» **How to complete this task**: Find the string "Наглядова" in the data, then copy every line where it is found.

[Stored data]
----------
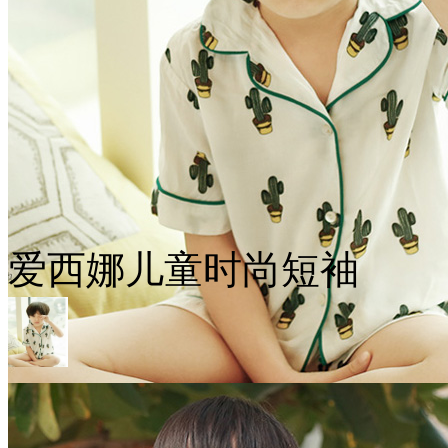
爱西娜儿童时尚短袖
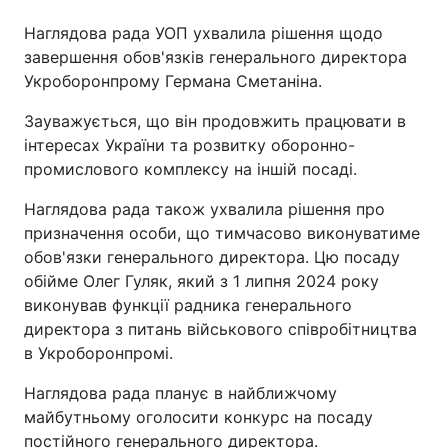
Наглядова рада УОП ухвалила рішення щодо
завершення обов'язків генерального директора
Укроборонпрому Германа Сметаніна.
Зауважується, що він продовжить працювати в
інтересах України та розвитку оборонно-
промислового комплексу на іншій посаді.
Наглядова рада також ухвалила рішення про
призначення особи, що тимчасово виконуватиме
обов'язки генерального директора. Цю посаду
обійме Олег Гуляк, який з 1 липня 2024 року
виконував функції радника генерального
директора з питань військового співробітництва
в Укроборонпромі.
Наглядова рада планує в найближчому
майбутньому оголосити конкурс на посаду
постійного генерального директора.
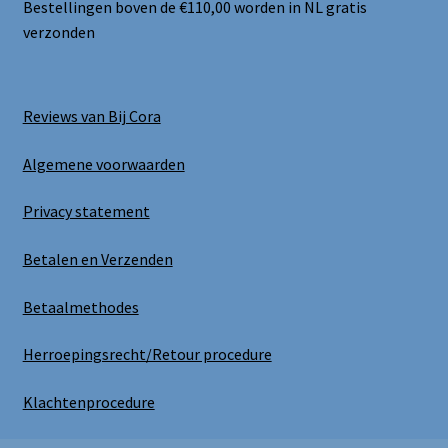
Bestellingen boven de €110,00 worden in NL gratis
verzonden
Reviews van Bij Cora
Algemene voorwaarden
Privacy statement
Betalen en Verzenden
Betaalmethodes
Herroepingsrecht/Retour procedure
Klachtenprocedure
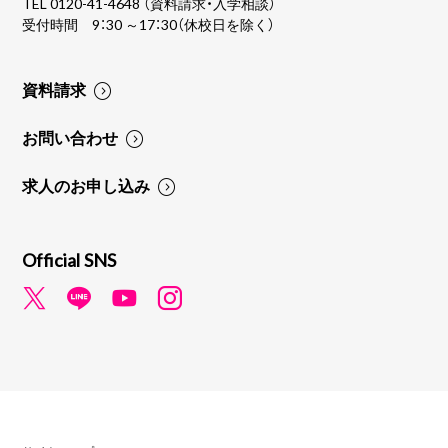
TEL
0120-41-4648
（資料請求・入学相談）
受付時間 9：30 ～17：30（休校日を除く）
資料請求
お問い合わせ
求人のお申し込み
Official SNS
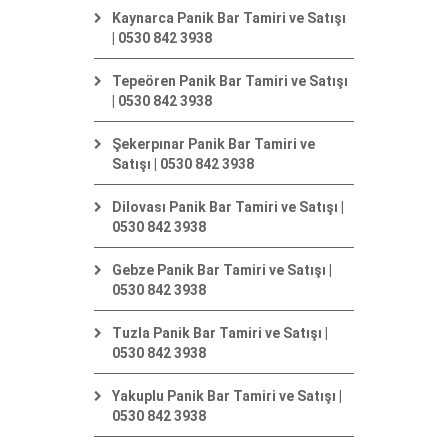
Kaynarca Panik Bar Tamiri ve Satışı
| 0530 842 3938
Tepeören Panik Bar Tamiri ve Satışı
| 0530 842 3938
Şekerpınar Panik Bar Tamiri ve
Satışı | 0530 842 3938
Dilovası Panik Bar Tamiri ve Satışı |
0530 842 3938
Gebze Panik Bar Tamiri ve Satışı |
0530 842 3938
Tuzla Panik Bar Tamiri ve Satışı |
0530 842 3938
Yakuplu Panik Bar Tamiri ve Satışı |
0530 842 3938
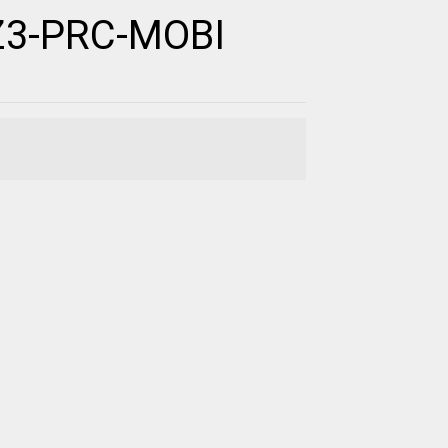
Z3-PRC-MOBI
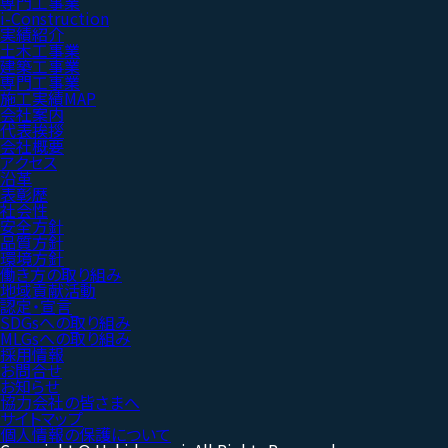
専門工事業
i-Construction
実績紹介
土木工事業
建築工事業
専門工事業
施工実績MAP
会社案内
代表挨拶
会社概要
アクセス
沿革
表彰歴
社会性
安全方針
品質方針
環境方針
働き方の取り組み
地域貢献活動
認定・宣言
SDGsへの取り組み
MLGsへの取り組み
採用情報
お問合せ
お知らせ
協力会社の皆さまへ
サイトマップ
個人情報の保護について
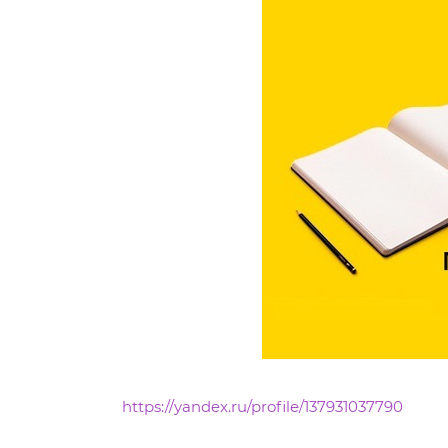
https://yandex.ru/profile/137931037790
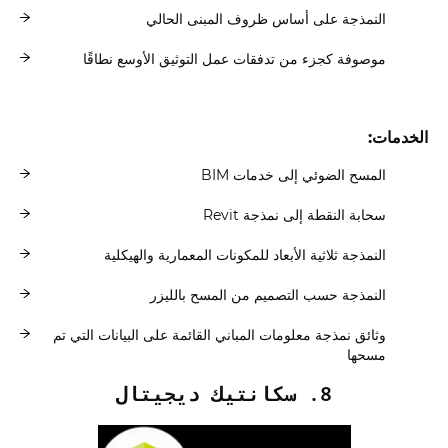
النمذجة على أساس ظروف المبنى الحالي
موصوفة كجزء من تدفقات عمل التوثيق الأوسع نطاقًا
الخدمات:
المسح الضوئي إلى خدمات BIM
سحابة النقطة إلى نمذجة Revit
النمذجة ثلاثية الأبعاد للمكونات المعمارية والهيكلية
النمذجة حسب التصميم من المسح بالليزر
وثائق نمذجة معلومات المباني القائمة على البيانات التي تم
مسحها
8. سكانتيك ديجيتال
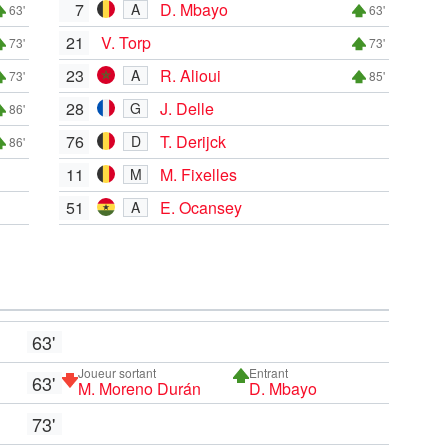
7
D. Mbayo
A
63'
63'
21
V. Torp
73'
73'
23
R. Alioui
A
73'
85'
28
J. Delle
G
86'
76
T. Derijck
D
86'
11
M. Fixelles
M
51
E. Ocansey
A
63'
Joueur sortant
Entrant
63'
M. Moreno Durán
D. Mbayo
73'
----------
» **Task answer**:
Наглядова рада УОП ухвалила рішення щодо
Наглядова рада також ухвалила рішення про
Наглядова рада планує в найближчому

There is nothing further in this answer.